Thursday, October 01, 2009

Video + Book = ?

Remember how I was ranting about video ads in print magazines?

Vooks are ebooks with video interspersed through the text. And while there is no print involved with Vooks, some people (like me) don't really like to read long texts on a screen. I prefer online for short texts and print for long ones. And since there are still a lot of people like me who want physical books, anyone who desires to make money will try to get their text into as many formats (i.e. markets) as possible.

With those ultra-thin video screens they're designing for magazines, they could make print editions of these Vooks (minus the social networking aspects, unless some clever person figures out a way to build a wireless connection into a print book). Of course, I hope the next company to get in the game comes up with a better name than "Vook."

Now, I wouldn't want all of my books to have videos. The whole point of reading a novel, for me, is to enjoy the pictures that form in my head. I'd just as soon not have that spoiled by someone else's idea of what the characters and setting look like.
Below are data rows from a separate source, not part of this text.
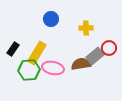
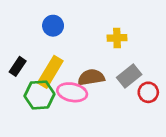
blue circle: (51, 19) -> (53, 26), moved
red circle: (109, 48) -> (148, 92), moved
brown semicircle: (81, 64) -> (91, 77), moved

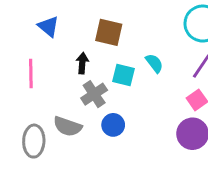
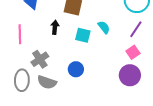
gray cross: (94, 94) -> (40, 59), moved
gray semicircle: (68, 126) -> (47, 82), moved

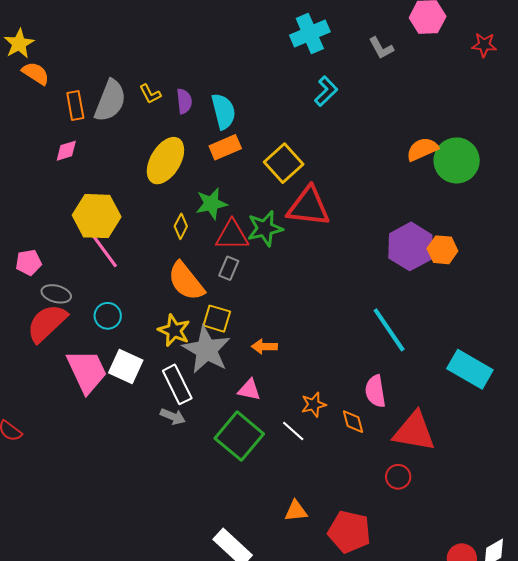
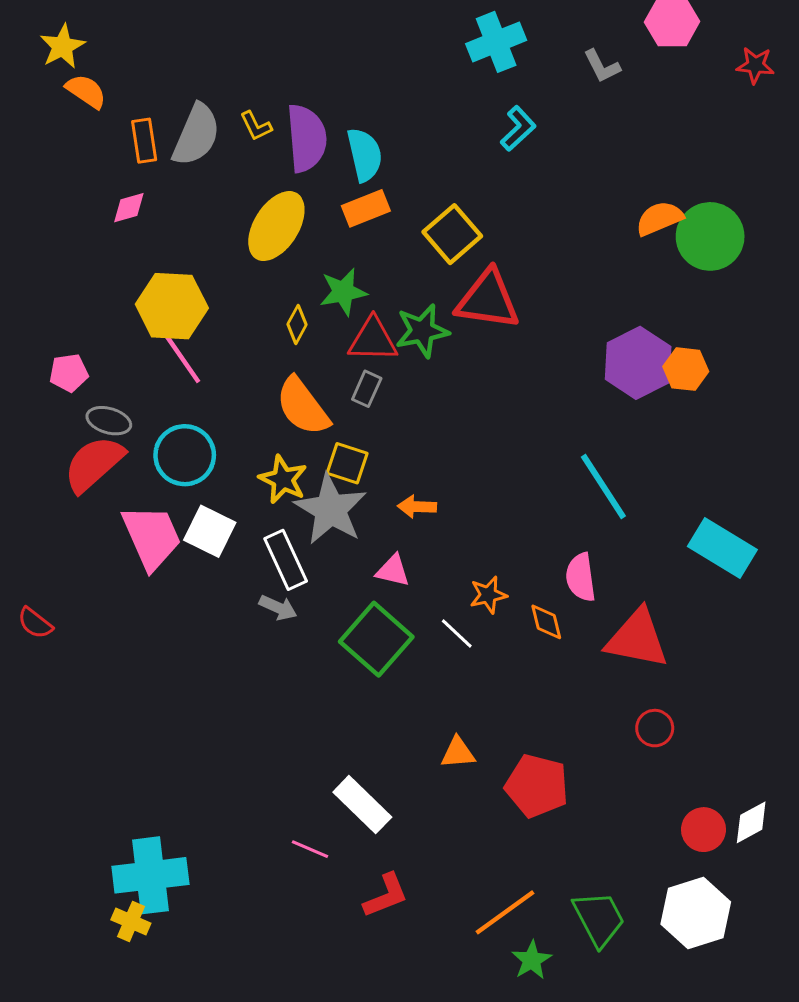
purple semicircle: (184, 101) -> (307, 138), size x1.8
cyan circle: (108, 316) -> (185, 455), size x1.5
red circle: (398, 477) -> (655, 728), moved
However, for illustrated children's books, how-to manuals, textbooks, and many other types of print material, accompanying videos might be very appealing. But let me tell you, if a video is integral to the text, I'd MUCH rather have it physically embedded in the book than have to stop reading, head over to the computer or dig some electronic device out of my bag, and go online, as you'd have to do if you were something like Anthony E. Zuiker's Level 26: Dark Origins. (I haven't read it, so I have nothing to say for or against the book. I'm just pointing out its existence as a hybrid text, which I wouldn't have even known about if it hadn't been mentioned in the New York Times article.)
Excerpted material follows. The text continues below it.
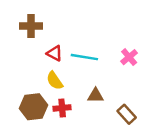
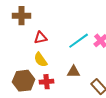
red triangle: (55, 53) -> (41, 38), turned -40
cyan line: (84, 57) -> (79, 41), moved, turned -45

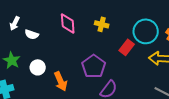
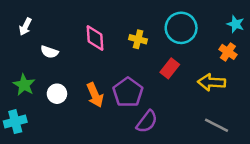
white arrow: (15, 23) -> (25, 27), moved
cyan circle: (146, 31) -> (181, 28), moved
orange arrow: (61, 81) -> (95, 95), moved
At that point, you really cease to have a book. You have something new. That's not necessarily bad, but reading a text in a linear fashion--with no hyperlinks, no video, nothing but you and the printed word--engages the brain in a different way than one typically interacts with an electronic text. I don't know about you, but when I read something online, I tend to follow links, check out less-familiar terms in Wikipedia, shoot off the occasional email, then return to the text. Before I finish an article, I might have ten related browser tabs open. In other words, when I read online, I multitask.

Reading offline, in print, provides the opportunity to monotask. That's not something we do a lot of in the modern world. And I think it's something we need.

So maybe we don't need videos embedded in our books. I'm sure someone will do it anyway. People will always experiment with combining technologies in all kinds of ways. Some will fail, and some will take off and change our society. But I think there will always be a place for the old fashioned print novel alongside all the new forms of storytelling. The new hybrid books will not supersede the original; there's plenty of room for coexistence. We need different formats for different experiences, and I think people like to be able to change pace once in a while.

3 comments:

Anonymous said...

Great idea, I think. Probably a hand-held vook is in our future.

M said...

Is it just me or does "vook" sound like a foreign swear word?

Anj said...

Yeah, "vook" is a horrible word. It just sounds bad.